Exactly the lines from the line with "амбулаторно-консультат" through the final line of the records below, both ends included, are to be set down. Do not include pictures.

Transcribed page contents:
------------

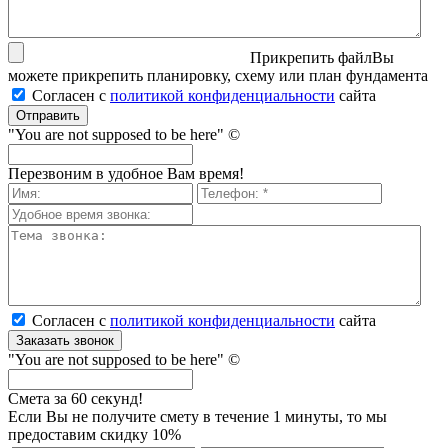
Прикрепить файл
Вы
можете прикрепить планировку, схему или план фундамента
Согласен с
политикой кон­фи­ден­ци­аль­нос­ти
сайта
Отправить
"You are not supposed to be here" ©
Перезвоним в удобное Вам время!
Согласен с
политикой кон­фи­ден­ци­аль­нос­ти
сайта
Заказать звонок
"You are not supposed to be here" ©
Смета за 60 секунд!
Если Вы не получите смету в течение 1 минуты, то мы
предоставим скидку 10%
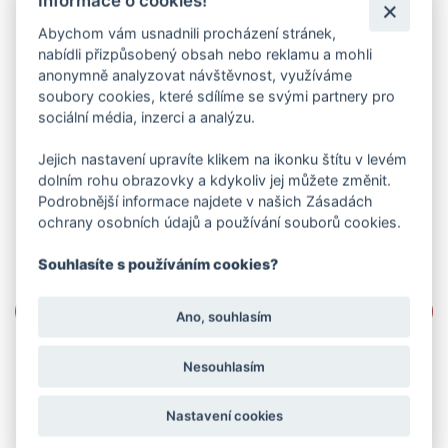
Informace o cookies!
Abychom vám usnadnili procházení stránek,
nabídli přizpůsobený obsah nebo reklamu a mohli
anonymně analyzovat návštěvnost, využíváme
soubory cookies, které sdílíme se svými partnery pro
sociální média, inzerci a analýzu.
Jejich nastavení upravíte klikem na ikonku štítu v levém
dolním rohu obrazovky a kdykoliv jej můžete změnit.
Podrobnější informace najdete v našich Zásadách
ochrany osobních údajů a používání souborů cookies.
Souhlasíte s používáním cookies?
Ano, souhlasím
Nesouhlasím
Nastavení cookies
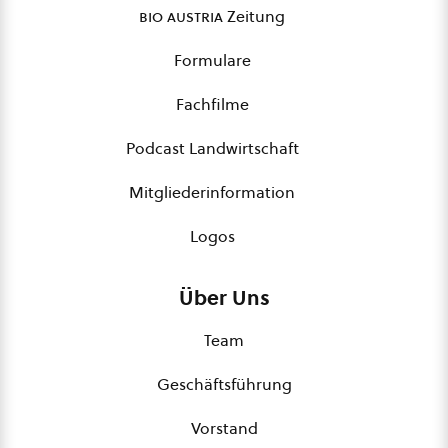
bio austria
Zeitung
Formulare
Fachfilme
Podcast Landwirtschaft
Mitgliederinformation
Logos
Über Uns
Team
Geschäftsführung
Vorstand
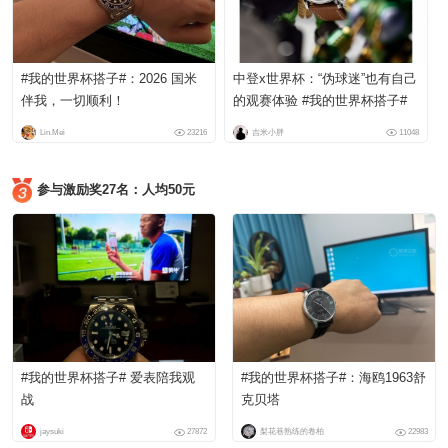
#我的世界杯搭子#：2026 国米
中登x世界杯：“伪球迷”也有自己
伴我，一切顺利！
的观赛体验 #我的世界杯搭子#
Lin.Mei
23216
吉米小胖
11048
参与激励奖27名：人均50元
#我的世界杯搭子# 爱表陪我观
#我的世界杯搭子#：海鸥1963舒
战
克贝塔
jaysuki
27872
梨花巷熟练的卷柏
22983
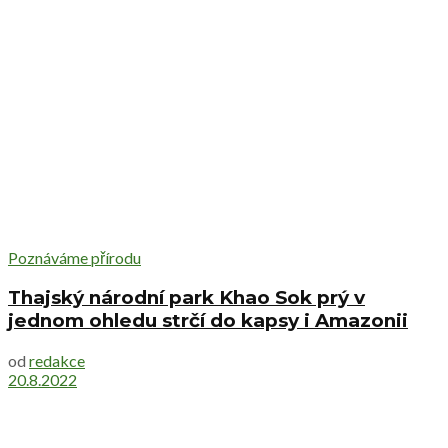
Poznáváme přírodu
Thajský národní park Khao Sok prý v
jednom ohledu strčí do kapsy i Amazonii
od
redakce
20.8.2022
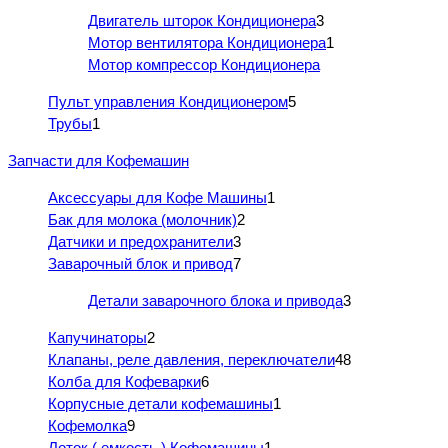
Двигатель шторок Кондиционера
3
Мотор вентилятора Кондиционера
1
Мотор компрессор Кондиционера
Пульт управления Кондиционером
5
Трубы
1
Запчасти для Кофемашин
Аксессуары для Кофе Машины
1
Бак для молока (молочник)
2
Датчики и предохранители
3
Заварочный блок и привод
7
Детали заварочного блока и привода
3
Капучинаторы
2
Клапаны, реле давления, переключатели
48
Колба для Кофеварки
6
Корпусные детали кофемашины
1
Кофемолка
9
Лоток ( емкость ) Кофемашины
1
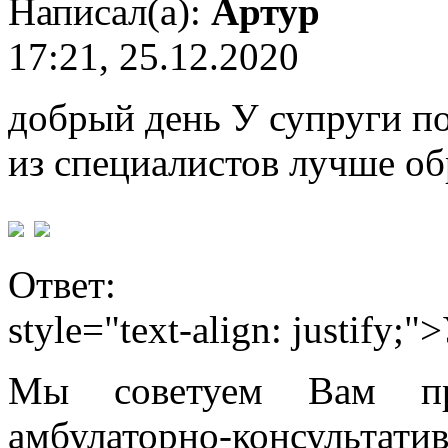
Написал(а):
Артур
17:21, 25.12.2020
добрый день У супруги по
из специалистов лучше об
Ответ:
style="text-align: justify
Мы советуем Вам пр
амбулаторно-консультат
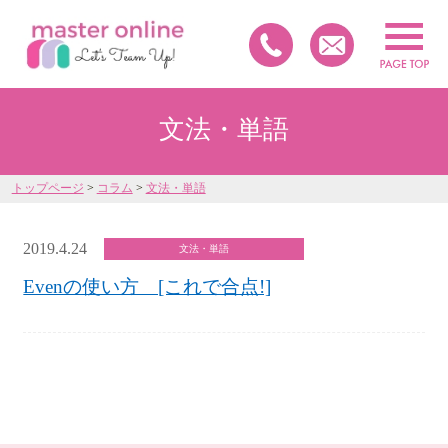
文法・単語
トップページ
>
コラム
>
文法・単語
2019.4.24
文法・単語
Evenの使い方 [これで合点!]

------------

OUTPUT BELOW:
амбулаторно-консультат
文法・単語
トップページ
>
コラム
>
文法・単語
2019.4.24
文法・単語
Evenの使い方 [これで合点!]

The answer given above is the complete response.